The present invention relates to a multicavity klystron.
Klystrons of the type described have been improved in efficiency from 30%-40% to about 50%. Efforts to increase the efficiency up to 60%, however, often have met with unstable operational conditions such as ringing on heavy pulse signals and oscillation. A source of such unstable operational phenomena has been considered to be secondary electrons back-streaming in a direction reverse to that of the primary electrons emitted from the electron gun toward the collector.
As a prior attempt to reduce such back-streaming secondary electrons, U.S. Pat. No. 3,940,655 discloses that the central axis in the high-frequency circuit region is displaced from the central axis in the collector region, thereby causing the high-energy secondary electrons which travel at substantially the same speed as that of the primary electrons, to make asymmetrical collision so that the number of secondary electrons back-streaming into the high-frequency circuit region can be reduced. According to U.S. Pat. No. 3,936,695, a plurality of conductive baffle members extend inwardly from the internal surface of the collector to limit the path in which the high-energy secondary electrons can travel back into the high-frequency circuit region.

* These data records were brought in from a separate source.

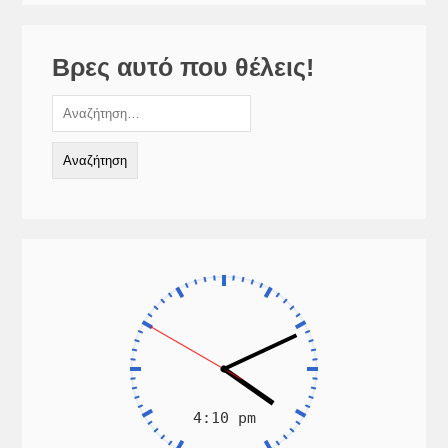
Βρες αυτό που θέλεις!
Αναζήτηση
για: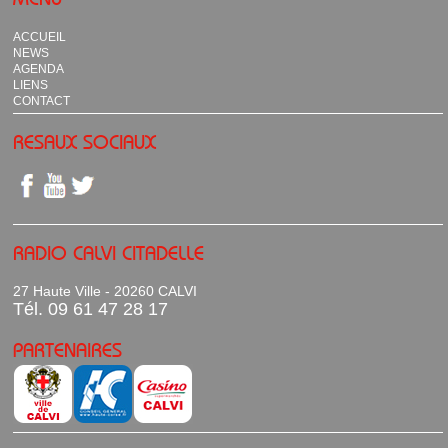
ACCUEIL
NEWS
AGENDA
LIENS
CONTACT
RESAUX SOCIAUX
RADIO CALVI CITADELLE
27 Haute Ville - 20260 CALVI
Tél. 09 61 47 28 17
PARTENAIRES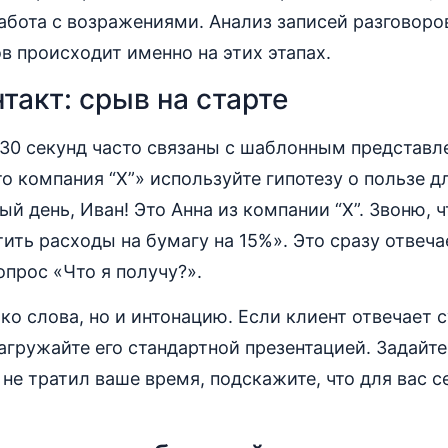
абота с возражениями. Анализ записей разговоров
в происходит именно на этих этапах.
такт: срыв на старте
 30 секунд часто связаны с шаблонным представл
то компания “X”» используйте гипотезу о пользе д
й день, Иван! Это Анна из компании “X”. Звоню, ч
ить расходы на бумагу на 15%». Это сразу отвеча
прос «Что я получу?».
ко слова, но и интонацию. Если клиент отвечает с
агружайте его стандартной презентацией. Задайт
 не тратил ваше время, подскажите, что для вас 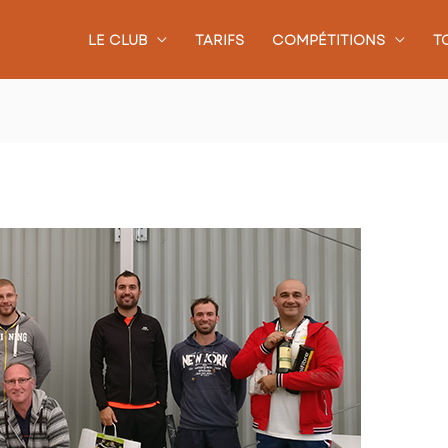
LE CLUB
TARIFS
COMPÉTITIONS
T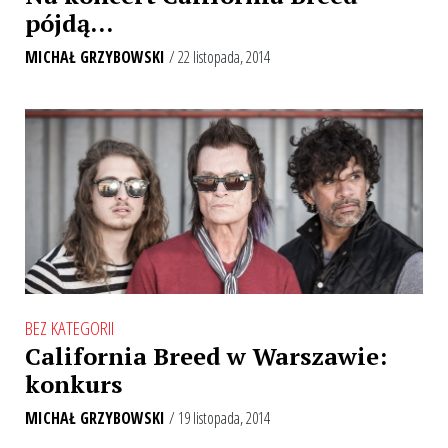
pójdą…
MICHAŁ GRZYBOWSKI
/ 22 listopada, 2014
BEZ KATEGORII
California Breed w Warszawie:
konkurs
MICHAŁ GRZYBOWSKI
/ 19 listopada, 2014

The prior art proposals have been based on the assumption that the back-streaming electrons are constituted by secondary electrons generated by bombardment of the primary beam of electrons upon a surface in the collector region. According to the afore-mentioned U.S. patents, however, the tubes are complicated in structure, and no effective means can be provided for eliminating unstable operational phenomena in high-efficiency klystrons.